ICO , is there some compatability issues with VB4 and  IE7 browser ? I think the web page you mentioned above , its not being rendered properly in my IE7. 

Its the Threads and recent posts layout , which seems to be rendered haphazardly.


----------



## hsr (Jul 27, 2012)

I'm sure there are ways of returning things back to the kirsch *cough*customcss*cough*


----------



## aaruni (Jul 27, 2012)

Rishi. said:


> ICO , is there some compatability issues with VB4 and  IE7 browser ? I think the web page you mentioned above , its not being rendered properly in my IE7.
> 
> Its the Threads and recent posts layout , which seems to be rendered haphazardly.



You use IE?


----------



## ico (Jul 27, 2012)

Rishi. said:


> ICO , is there some compatability issues with VB4 and  IE7 browser ? I think the web page you mentioned above , its not being rendered properly in my IE7.
> 
> Its the Threads and recent posts layout , which seems to be rendered haphazardly.


May be yes.



hsr said:


> I'm sure there are ways of returning things back to the kirsch *cough*customcss*cough*


we moved away from Kirsch on request 1.75~ years back.
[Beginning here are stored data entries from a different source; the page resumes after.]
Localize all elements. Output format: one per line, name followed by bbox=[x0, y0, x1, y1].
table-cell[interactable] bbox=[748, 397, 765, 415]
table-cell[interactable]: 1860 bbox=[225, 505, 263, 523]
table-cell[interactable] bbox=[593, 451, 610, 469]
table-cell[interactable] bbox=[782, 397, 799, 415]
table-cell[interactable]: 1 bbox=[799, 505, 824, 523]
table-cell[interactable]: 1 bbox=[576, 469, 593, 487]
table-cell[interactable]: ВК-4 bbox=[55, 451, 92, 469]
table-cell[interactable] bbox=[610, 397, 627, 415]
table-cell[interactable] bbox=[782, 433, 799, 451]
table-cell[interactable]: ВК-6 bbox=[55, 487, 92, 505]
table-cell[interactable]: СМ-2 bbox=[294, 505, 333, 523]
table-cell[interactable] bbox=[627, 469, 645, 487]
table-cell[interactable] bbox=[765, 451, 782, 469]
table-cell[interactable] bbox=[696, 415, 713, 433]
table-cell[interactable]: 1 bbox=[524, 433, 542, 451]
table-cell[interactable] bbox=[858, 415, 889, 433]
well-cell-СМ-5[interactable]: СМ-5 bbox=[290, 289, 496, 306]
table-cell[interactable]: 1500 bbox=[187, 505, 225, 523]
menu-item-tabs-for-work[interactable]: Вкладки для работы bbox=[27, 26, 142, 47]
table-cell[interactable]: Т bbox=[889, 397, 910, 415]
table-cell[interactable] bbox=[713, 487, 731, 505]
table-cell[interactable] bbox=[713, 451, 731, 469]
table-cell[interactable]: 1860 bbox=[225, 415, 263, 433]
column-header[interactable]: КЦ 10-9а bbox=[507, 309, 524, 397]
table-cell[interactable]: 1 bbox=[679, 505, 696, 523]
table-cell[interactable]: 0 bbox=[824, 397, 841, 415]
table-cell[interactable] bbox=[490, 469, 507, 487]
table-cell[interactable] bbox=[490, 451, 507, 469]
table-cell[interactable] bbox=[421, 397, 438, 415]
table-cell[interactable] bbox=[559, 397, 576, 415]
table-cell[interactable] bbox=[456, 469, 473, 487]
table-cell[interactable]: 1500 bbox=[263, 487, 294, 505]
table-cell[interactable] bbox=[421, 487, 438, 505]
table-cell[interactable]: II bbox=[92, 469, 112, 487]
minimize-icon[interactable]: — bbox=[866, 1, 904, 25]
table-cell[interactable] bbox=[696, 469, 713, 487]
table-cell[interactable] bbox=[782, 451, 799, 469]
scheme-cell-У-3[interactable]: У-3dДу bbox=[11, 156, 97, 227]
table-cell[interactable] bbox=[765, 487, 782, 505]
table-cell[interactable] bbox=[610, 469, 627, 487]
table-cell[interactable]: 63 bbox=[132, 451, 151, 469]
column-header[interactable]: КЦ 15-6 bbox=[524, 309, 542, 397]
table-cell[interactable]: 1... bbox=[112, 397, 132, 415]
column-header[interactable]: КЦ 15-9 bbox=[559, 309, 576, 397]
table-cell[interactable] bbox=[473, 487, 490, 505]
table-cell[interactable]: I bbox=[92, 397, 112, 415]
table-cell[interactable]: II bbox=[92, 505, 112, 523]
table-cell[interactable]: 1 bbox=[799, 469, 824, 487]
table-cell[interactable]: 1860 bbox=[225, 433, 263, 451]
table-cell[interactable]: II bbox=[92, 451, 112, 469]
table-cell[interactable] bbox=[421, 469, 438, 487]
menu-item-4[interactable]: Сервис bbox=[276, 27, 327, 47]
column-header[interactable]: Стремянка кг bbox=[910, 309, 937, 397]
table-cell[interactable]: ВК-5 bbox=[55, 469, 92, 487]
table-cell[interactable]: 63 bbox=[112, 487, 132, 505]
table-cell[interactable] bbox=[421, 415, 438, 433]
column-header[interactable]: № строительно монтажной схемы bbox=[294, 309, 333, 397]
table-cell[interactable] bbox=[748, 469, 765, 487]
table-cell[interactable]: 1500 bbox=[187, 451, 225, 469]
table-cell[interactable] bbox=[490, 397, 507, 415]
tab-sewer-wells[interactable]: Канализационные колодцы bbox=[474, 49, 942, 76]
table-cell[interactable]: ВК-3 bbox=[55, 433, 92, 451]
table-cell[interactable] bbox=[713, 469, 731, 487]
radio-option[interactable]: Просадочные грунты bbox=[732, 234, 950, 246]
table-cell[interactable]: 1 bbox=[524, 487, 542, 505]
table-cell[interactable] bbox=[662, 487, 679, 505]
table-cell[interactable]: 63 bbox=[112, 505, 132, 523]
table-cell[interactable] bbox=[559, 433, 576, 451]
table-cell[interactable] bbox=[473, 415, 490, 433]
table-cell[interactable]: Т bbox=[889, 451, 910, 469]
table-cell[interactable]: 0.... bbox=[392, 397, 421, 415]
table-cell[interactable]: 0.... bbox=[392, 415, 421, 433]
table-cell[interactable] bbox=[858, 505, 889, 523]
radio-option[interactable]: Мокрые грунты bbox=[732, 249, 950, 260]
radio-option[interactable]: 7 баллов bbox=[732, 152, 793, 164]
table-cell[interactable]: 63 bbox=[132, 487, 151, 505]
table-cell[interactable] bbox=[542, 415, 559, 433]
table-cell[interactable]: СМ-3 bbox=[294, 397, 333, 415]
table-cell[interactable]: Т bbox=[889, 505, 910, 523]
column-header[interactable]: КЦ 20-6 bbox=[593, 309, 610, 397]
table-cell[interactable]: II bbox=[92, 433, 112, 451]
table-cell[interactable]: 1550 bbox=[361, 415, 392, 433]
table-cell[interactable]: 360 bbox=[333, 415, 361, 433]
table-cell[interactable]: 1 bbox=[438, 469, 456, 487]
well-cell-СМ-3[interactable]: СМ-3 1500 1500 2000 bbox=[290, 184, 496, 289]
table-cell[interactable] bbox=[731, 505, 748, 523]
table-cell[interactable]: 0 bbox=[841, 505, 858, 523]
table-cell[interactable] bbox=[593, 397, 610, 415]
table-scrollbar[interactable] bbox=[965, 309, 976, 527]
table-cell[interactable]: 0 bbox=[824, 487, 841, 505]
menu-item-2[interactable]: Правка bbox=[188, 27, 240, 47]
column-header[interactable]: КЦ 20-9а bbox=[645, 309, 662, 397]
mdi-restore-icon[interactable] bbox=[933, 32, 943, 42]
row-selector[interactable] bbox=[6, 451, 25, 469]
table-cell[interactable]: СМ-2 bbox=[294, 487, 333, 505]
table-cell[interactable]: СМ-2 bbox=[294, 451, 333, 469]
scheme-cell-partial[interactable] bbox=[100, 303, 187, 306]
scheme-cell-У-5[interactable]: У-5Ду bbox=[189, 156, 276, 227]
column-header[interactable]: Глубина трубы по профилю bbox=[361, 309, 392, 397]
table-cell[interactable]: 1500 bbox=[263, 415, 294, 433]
Was too bright for some people.


----------



## Chirag (Jul 27, 2012)

sad. i like the current theme.


----------



## Hrishi (Jul 27, 2012)

aaruni said:


> You use IE?



Its like sprinkling "Salt" on wounds.  
There is a reason I use IE7, its not my PC.Its installed at the workplace , since the Comp.website is designed for IE7.
.
I use Safari and Opera on my PC , when I am at my home.


----------



## cooljeba (Jul 27, 2012)

Tapatalk ftw..


----------



## aaruni (Jul 27, 2012)

Rishi. said:


> Its like sprinkling "Salt" on wounds.
> There is a reason I use IE7, its not my PC.Its installed at the workplace , since the Comp.website is designed for IE7.
> .
> I use Safari and Opera on my PC , when I am at my home.



Sorry. Apologies...


----------



## RCuber (Jul 27, 2012)

BTW I prefer Content over aesthetics, I will be happy if the upgraded version can include a v6b kinda theme/color scheme.


----------



## Hrishi (Jul 27, 2012)

aaruni said:


> Sorry. Apologies...



Well there's nothing to apologize here , you are not the first one. 
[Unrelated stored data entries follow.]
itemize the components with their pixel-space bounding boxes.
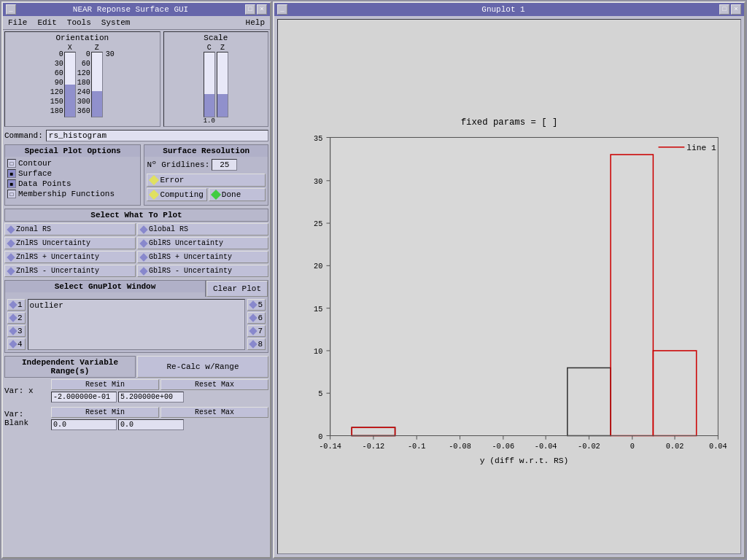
znlrs-uncertainty-button[interactable]: ZnlRS Uncertainty [4,237,136,249]
orient-x-val3: 90 [50,78,63,88]
svg-text:5: 5 [318,389,322,398]
done-button[interactable]: Done [209,188,266,201]
gblrs-unc-label: GblRS Uncertainty [149,239,223,247]
orient-z2-val1: 30 [106,50,115,59]
window-3-button[interactable]: 3 [7,325,26,337]
zonal-rs-button[interactable]: Zonal RS [4,223,136,236]
near-title-bar: _ NEAR Reponse Surface GUI □ × [3,3,270,16]
menu-bar: File Edit Tools System Help [3,16,270,30]
close-icon[interactable]: × [257,4,267,15]
svg-text:15: 15 [314,305,322,314]
error-icon [149,175,159,185]
window-5-button[interactable]: 5 [247,299,266,311]
menu-file[interactable]: File [6,18,29,28]
gblrs-plus-label: GblRS + Uncertainty [149,253,232,261]
computing-label: Computing [160,190,203,199]
menu-tools[interactable]: Tools [65,18,93,28]
menu-edit[interactable]: Edit [35,18,58,28]
legend-label: line 1 [686,144,716,152]
var-x-max-input[interactable] [118,392,184,402]
x-axis-label: y (diff w.r.t. RS) [480,456,568,465]
w2-icon [9,314,17,322]
membership-checkbox[interactable]: □ [7,190,16,198]
gnuplot-window: _ Gnuplot 1 □ × fixed params = [ ] # poi… [273,1,746,559]
svg-text:0.02: 0.02 [666,442,684,451]
var-range-title: Independent Variable Range(s) [4,356,136,378]
var-blank-min-input[interactable] [51,419,117,430]
svg-text:25: 25 [314,219,322,228]
svg-text:30: 30 [314,177,322,186]
w5-label: 5 [258,300,263,309]
var-blank-reset-min[interactable]: Reset Min [51,407,159,418]
gridlines-input[interactable] [212,159,237,171]
gnuplot-subtitle: fixed params = [ ] [461,117,558,128]
orient-z-val2: 120 [77,69,90,78]
global-rs-button[interactable]: Global RS [137,223,268,236]
w5-icon [249,300,258,308]
svg-text:-0.04: -0.04 [535,442,557,451]
var-blank-reset-max[interactable]: Reset Max [160,407,268,418]
options-row: Special Plot Options □ Contour ■ Surface… [4,144,268,206]
gblrs-uncertainty-button[interactable]: GblRS Uncertainty [137,237,268,249]
svg-text:0.04: 0.04 [709,442,727,451]
done-label: Done [222,190,241,199]
w1-icon [9,300,17,308]
svg-text:20: 20 [314,262,322,271]
special-plot-title: Special Plot Options [5,145,140,157]
w8-icon [249,340,258,348]
var-x-reset-max[interactable]: Reset Max [160,379,268,390]
svg-text:35: 35 [314,134,322,143]
var-x-reset-min[interactable]: Reset Min [51,379,159,390]
svg-text:-0.02: -0.02 [578,442,600,451]
error-button[interactable]: Error [147,174,266,187]
var-blank-max-input[interactable] [118,419,184,430]
gnuplot-title: Gnuplot 1 [481,5,525,14]
window-7-button[interactable]: 7 [247,325,266,337]
orient-x-val5: 150 [50,97,63,106]
computing-button[interactable]: Computing [147,188,206,201]
gnuplot-resize-icon[interactable]: □ [719,4,729,15]
orient-x-val6: 180 [50,106,63,116]
computing-icon [149,190,159,200]
orient-z-val4: 240 [77,88,90,97]
gblrs-plus-button[interactable]: GblRS + Uncertainty [137,251,268,263]
orient-z-val6: 360 [77,106,90,116]
resize-icon[interactable]: □ [245,4,255,15]
datapoints-checkbox[interactable]: ■ [7,179,16,188]
w4-icon [9,340,17,348]
var-blank-label: Var: Blank [4,410,48,427]
clear-plot-button[interactable]: Clear Plot [206,281,268,297]
surface-checkbox[interactable]: ■ [7,169,16,178]
gblrs-unc-icon [139,239,147,247]
window-6-button[interactable]: 6 [247,312,266,324]
recalc-button[interactable]: Re-Calc w/Range [137,356,268,378]
znlrs-minus-button[interactable]: ZnlRS - Uncertainty [4,265,136,277]
znlrs-minus-label: ZnlRS - Uncertainty [16,267,99,275]
window-8-button[interactable]: 8 [247,338,266,350]
w1-label: 1 [18,300,23,309]
var-x-min-input[interactable] [51,392,117,402]
menu-help[interactable]: Help [244,18,267,28]
gblrs-minus-button[interactable]: GblRS - Uncertainty [137,265,268,277]
contour-checkbox[interactable]: □ [7,159,16,168]
menu-system[interactable]: System [99,18,133,28]
datapoints-label: Data Points [18,179,71,188]
znlrs-plus-button[interactable]: ZnlRS + Uncertainty [4,251,136,263]
command-input[interactable] [46,130,268,141]
orient-z-val5: 300 [77,97,90,106]
window-2-button[interactable]: 2 [7,312,26,324]
command-section: Command: [4,130,268,141]
minimize-icon[interactable]: _ [6,4,16,15]
window-4-button[interactable]: 4 [7,338,26,350]
gnuplot-close-icon[interactable]: × [731,4,741,15]
contour-row: □ Contour [7,159,138,168]
window-name: outlier [30,301,63,310]
select-plot-section: Select What To Plot Zonal RS Global RS Z… [4,209,268,277]
w2-label: 2 [18,314,23,322]
gblrs-minus-icon [139,267,147,275]
orient-z-val1: 60 [77,59,90,69]
gnuplot-minimize-icon[interactable]: _ [277,4,287,15]
window-1-button[interactable]: 1 [7,299,26,311]
znlrs-plus-label: ZnlRS + Uncertainty [16,253,99,261]
svg-rect-1 [330,137,719,435]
Seriously using IE7 these days sounds like cr**, but I just cant get rid of it at my Workplace.I just wonder when they will start supporting new web browsers.


----------



## RCuber (Jul 27, 2012)

Rishi. said:


> Seriously using IE7 these days sounds like cr**, but I just cant get rid of it at my Workplace.I just wonder when they will start supporting new web browsers.
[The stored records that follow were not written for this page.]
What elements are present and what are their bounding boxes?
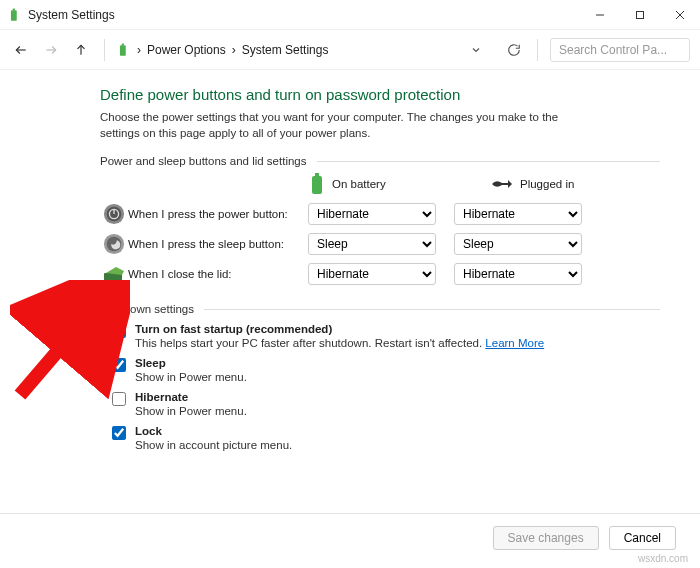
checkbox-lock-input[interactable]: [112, 426, 126, 440]
sleep-title: Sleep: [135, 357, 247, 369]
footer: Save changes Cancel: [0, 513, 700, 550]
nav-up-button[interactable]: [70, 39, 92, 61]
select-lid-plugged[interactable]: Hibernate: [454, 263, 582, 285]
breadcrumb-power-options[interactable]: Power Options: [147, 43, 226, 57]
refresh-button[interactable]: [503, 39, 525, 61]
section-label-text: Power and sleep buttons and lid settings: [100, 155, 307, 167]
hibernate-desc: Show in Power menu.: [135, 405, 247, 417]
separator: [537, 39, 538, 61]
row-power-button: When I press the power button: Hibernate…: [100, 203, 660, 225]
select-power-plugged[interactable]: Hibernate: [454, 203, 582, 225]
battery-icon: [310, 173, 324, 195]
battery-icon: [117, 43, 131, 57]
svg-rect-12: [315, 173, 319, 176]
window-title: System Settings: [28, 8, 115, 22]
lid-icon: [100, 265, 128, 283]
page-heading: Define power buttons and turn on passwor…: [100, 86, 660, 103]
fast-startup-title: Turn on fast startup (recommended): [135, 323, 544, 335]
sleep-button-icon: [100, 233, 128, 255]
select-sleep-plugged[interactable]: Sleep: [454, 233, 582, 255]
titlebar: System Settings: [0, 0, 700, 30]
svg-rect-9: [120, 45, 126, 56]
svg-rect-11: [312, 176, 322, 194]
hibernate-title: Hibernate: [135, 391, 247, 403]
row-power-label: When I press the power button:: [128, 208, 308, 220]
nav-forward-button[interactable]: [40, 39, 62, 61]
row-sleep-button: When I press the sleep button: Sleep Sle…: [100, 233, 660, 255]
checkbox-hibernate-input[interactable]: [112, 392, 126, 406]
search-input[interactable]: [557, 42, 683, 58]
section-power-sleep-lid: Power and sleep buttons and lid settings: [100, 155, 660, 167]
column-headers: On battery Plugged in: [100, 173, 660, 195]
search-box[interactable]: [550, 38, 690, 62]
row-lid: When I close the lid: Hibernate Hibernat…: [100, 263, 660, 285]
checkbox-sleep-input[interactable]: [112, 358, 126, 372]
checkbox-sleep: Sleep Show in Power menu.: [100, 357, 660, 383]
nav-back-button[interactable]: [10, 39, 32, 61]
checkbox-lock: Lock Show in account picture menu.: [100, 425, 660, 451]
lock-title: Lock: [135, 425, 292, 437]
column-plugged-in: Plugged in: [490, 177, 610, 191]
save-changes-button[interactable]: Save changes: [493, 526, 599, 550]
cancel-button[interactable]: Cancel: [609, 526, 676, 550]
svg-rect-10: [122, 43, 124, 45]
section-shutdown: Shutdown settings: [100, 303, 660, 315]
svg-rect-1: [13, 8, 15, 10]
checkbox-fast-startup: Turn on fast startup (recommended) This …: [100, 323, 660, 349]
lock-desc: Show in account picture menu.: [135, 439, 292, 451]
plug-icon: [490, 177, 512, 191]
sleep-desc: Show in Power menu.: [135, 371, 247, 383]
window-title-area: System Settings: [0, 8, 115, 22]
separator: [104, 39, 105, 61]
breadcrumb[interactable]: › Power Options › System Settings: [117, 43, 457, 57]
battery-icon: [8, 8, 22, 22]
chevron-right-icon: ›: [232, 43, 236, 57]
power-button-icon: [100, 203, 128, 225]
checkbox-hibernate: Hibernate Show in Power menu.: [100, 391, 660, 417]
svg-rect-3: [637, 11, 644, 18]
chevron-right-icon: ›: [137, 43, 141, 57]
row-lid-label: When I close the lid:: [128, 268, 308, 280]
watermark: wsxdn.com: [638, 553, 688, 564]
minimize-button[interactable]: [580, 0, 620, 30]
section-label-text: Shutdown settings: [100, 303, 194, 315]
shutdown-settings: Shutdown settings Turn on fast startup (…: [100, 303, 660, 451]
close-button[interactable]: [660, 0, 700, 30]
learn-more-link[interactable]: Learn More: [485, 337, 544, 349]
select-power-battery[interactable]: Hibernate: [308, 203, 436, 225]
content-area: Define power buttons and turn on passwor…: [0, 70, 700, 451]
breadcrumb-dropdown[interactable]: [465, 39, 487, 61]
checkbox-fast-startup-input[interactable]: [112, 324, 126, 338]
svg-rect-0: [11, 10, 17, 20]
toolbar: › Power Options › System Settings: [0, 30, 700, 70]
select-sleep-battery[interactable]: Sleep: [308, 233, 436, 255]
page-subtext: Choose the power settings that you want …: [100, 109, 600, 141]
column-on-battery: On battery: [310, 173, 430, 195]
row-sleep-label: When I press the sleep button:: [128, 238, 308, 250]
breadcrumb-system-settings[interactable]: System Settings: [242, 43, 329, 57]
maximize-button[interactable]: [620, 0, 660, 30]
fast-startup-desc: This helps start your PC faster after sh…: [135, 337, 544, 349]
select-lid-battery[interactable]: Hibernate: [308, 263, 436, 285]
This is not a isolated issue, many companies still have their websites compatible with only IE  . they don't understand the benefits of investing in a new more standard compliant websites.


----------



## theserpent (Jul 27, 2012)

Gearbox said:


> This is how the upgraded digit forum would look like -
> 
> *www.vbulletin.com/forum/forum.php



Mods please the theme in that link looks dirty.Don't want that theme pls


----------



## rider (Jul 27, 2012)

Whatever theme you guys use, first fix errors of TDF. It over a month we guys unable to change avatar.


----------



## Flash (Jul 27, 2012)

Change means that what was before wasn't perfect. People want things to be better

-Esther Dyson


----------



## Hrishi (Jul 27, 2012)

rider said:


> Whatever theme you guys use, first fix errors of TDF. It over a month we guys unable to change avatar.



Well atleast you have an Avatar, I can't even have one.


----------



## Flash (Jul 27, 2012)

IE is the universal browser of companies. 



Rishi. said:


> Well atleast you have an Avatar, I can't even have one.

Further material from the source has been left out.